PubMed/NCBI. Diakses pada 2024. The Role of Calcium and Vitamin D in Dental Health.

FAQ

1. Bagaimana cara mengatasi gigi keropos agar tidak semakin parah?

Cara mengatasi gigi keropos yang paling efektif untuk mencegah keparahan adalah dengan segera berkunjung ke dokter gigi untuk dilakukan penambalan atau aplikasi fluoride. Di rumah, kamu harus disiplin menyikat gigi dua kali sehari menggunakan pasta gigi berfluoride, kurangi camilan manis, gunakan benang gigi, dan konsumsi suplemen kalsium jika asupan dari makanan kurang memadai.

2. Apakah gigi yang sudah keropos bisa kembali normal?

Gigi yang sudah keropos hingga membentuk lubang (karies) secara fisik tidak dapat tumbuh atau sembuh sendiri seperti jaringan kulit, karena enamel gigi tidak memiliki sel hidup. Namun, pembusukan tersebut dapat dihentikan dan struktur gigi direstorasi (diperbaiki) secara estetik maupun fungsional melalui prosedur penambalan atau pemasangan crown oleh dokter gigi.

3. Vitamin apa yang bagus untuk gigi keropos?

Vitamin yang sangat penting untuk kesehatan dan kepadatan gigi adalah Kalsium dan Vitamin D. Vitamin D berfungsi membantu usus menyerap kalsium dari darah untuk dialirkan ke jaringan tulang dan gigi. Selain itu, Vitamin C juga penting untuk menjaga kesehatan gusi yang menyokong akar gigi.

4. Apakah pasta gigi khusus bisa memperbaiki gigi yang keropos?

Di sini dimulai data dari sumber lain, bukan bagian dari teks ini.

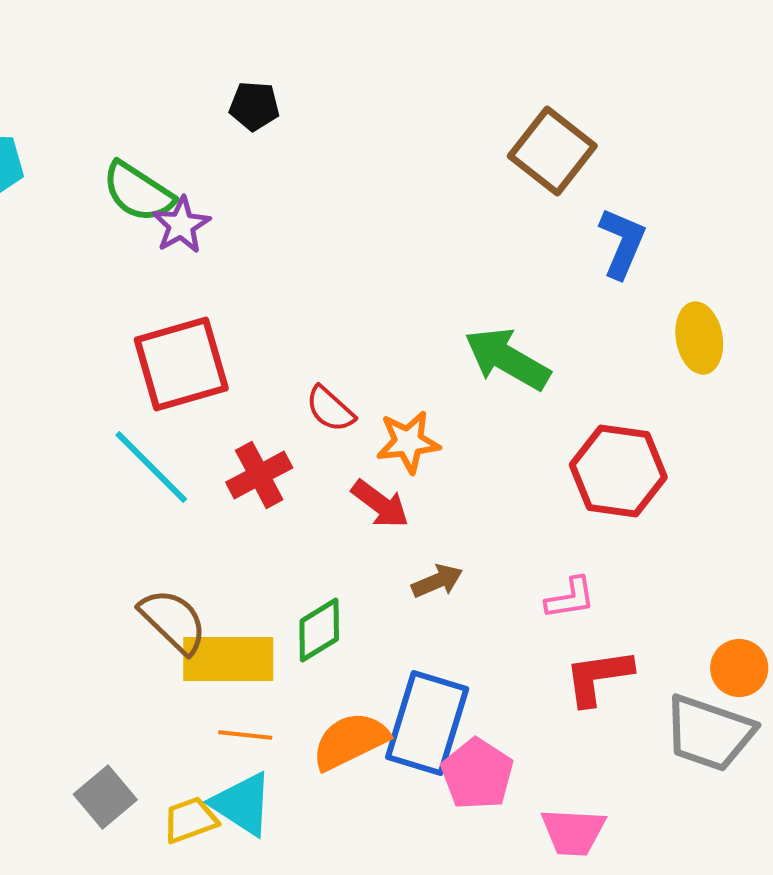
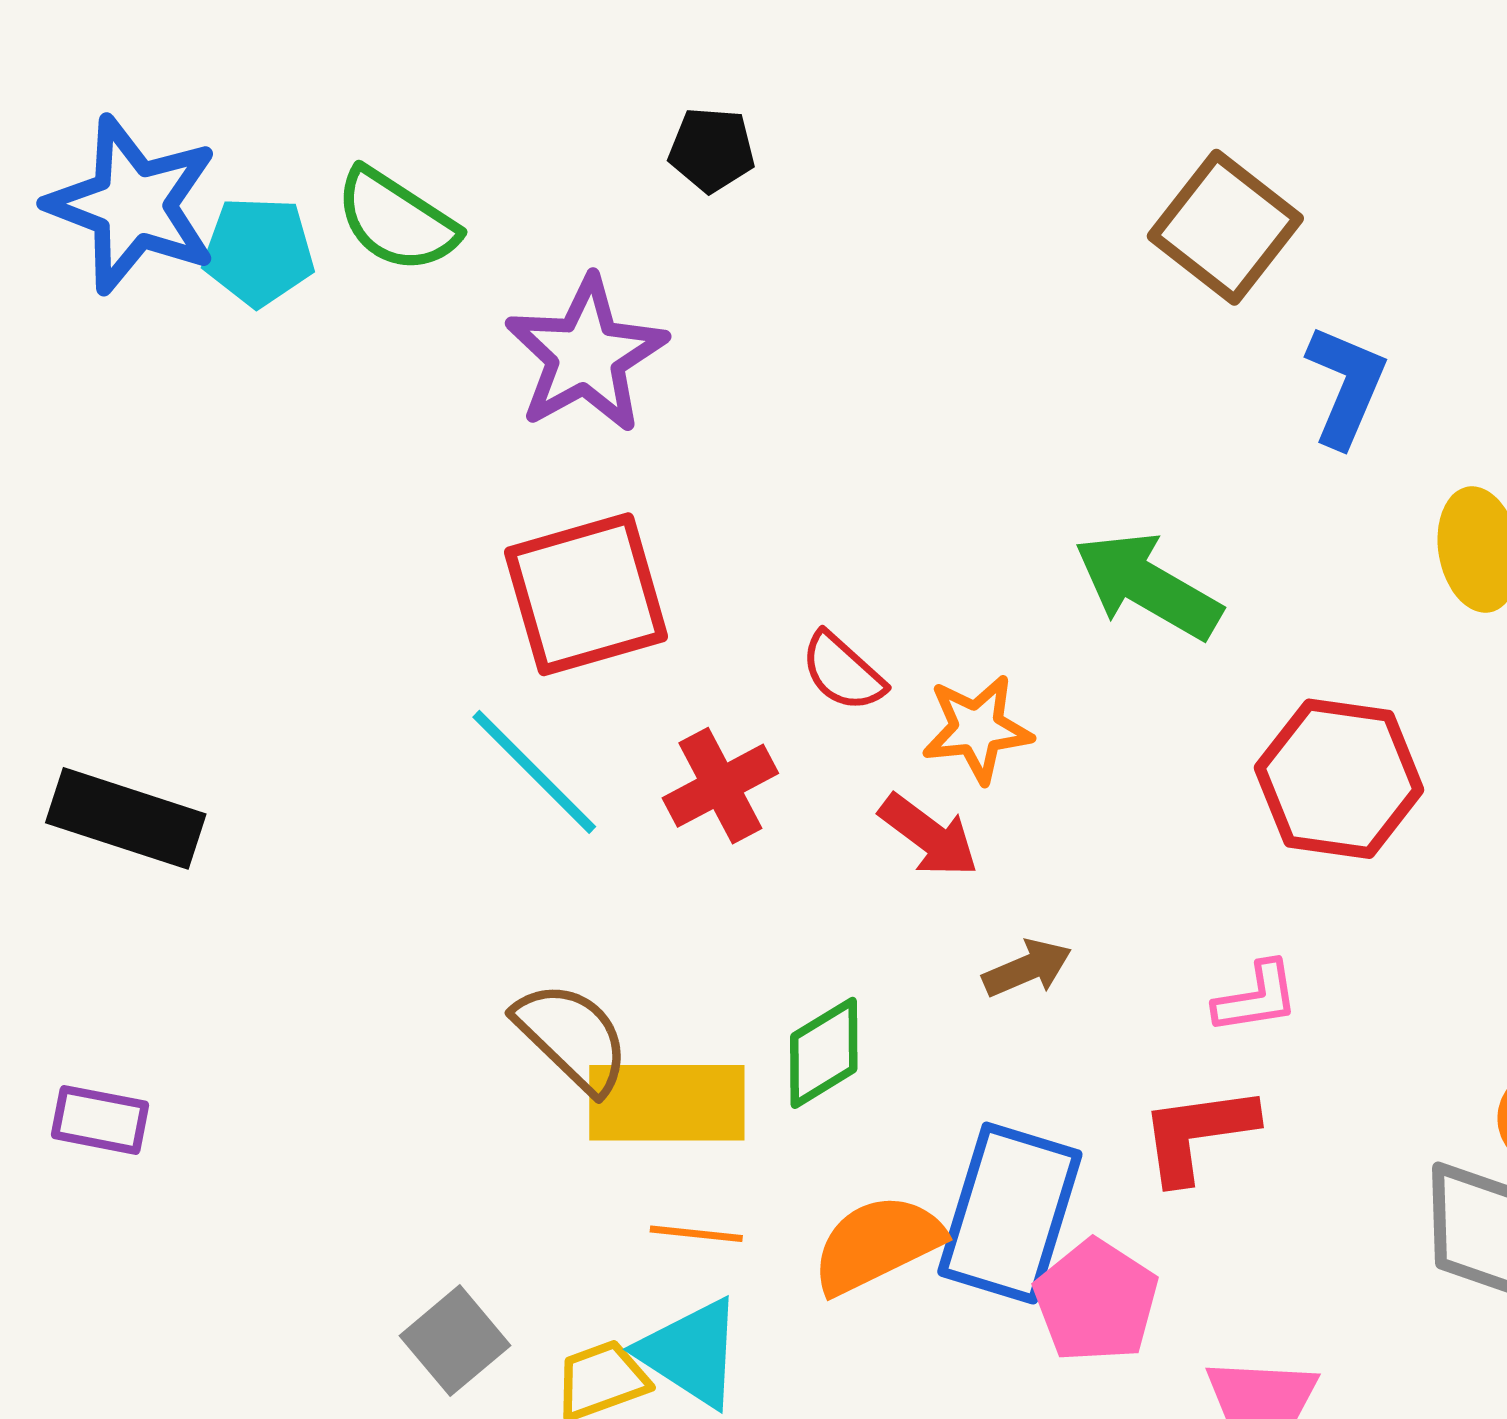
green semicircle: (138, 192) -> (396, 220), moved
purple star: (181, 225) -> (586, 355), size x1.6
red L-shape: (598, 677) -> (1198, 1134), moved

Pasta gigi yang mengandung fluoride atau bahan aktif seperti Novamin (kalsium natrium fosfosilikat) memang dirancang khusus untuk memfasilitasi proses remineralisasi (pengerasan kembali) pada enamel gigi. Pasta gigi ini sangat ampuh menghentikan keropos di tahap awal, namun tidak bisa menambal gigi yang sudah berlubang secara fisik.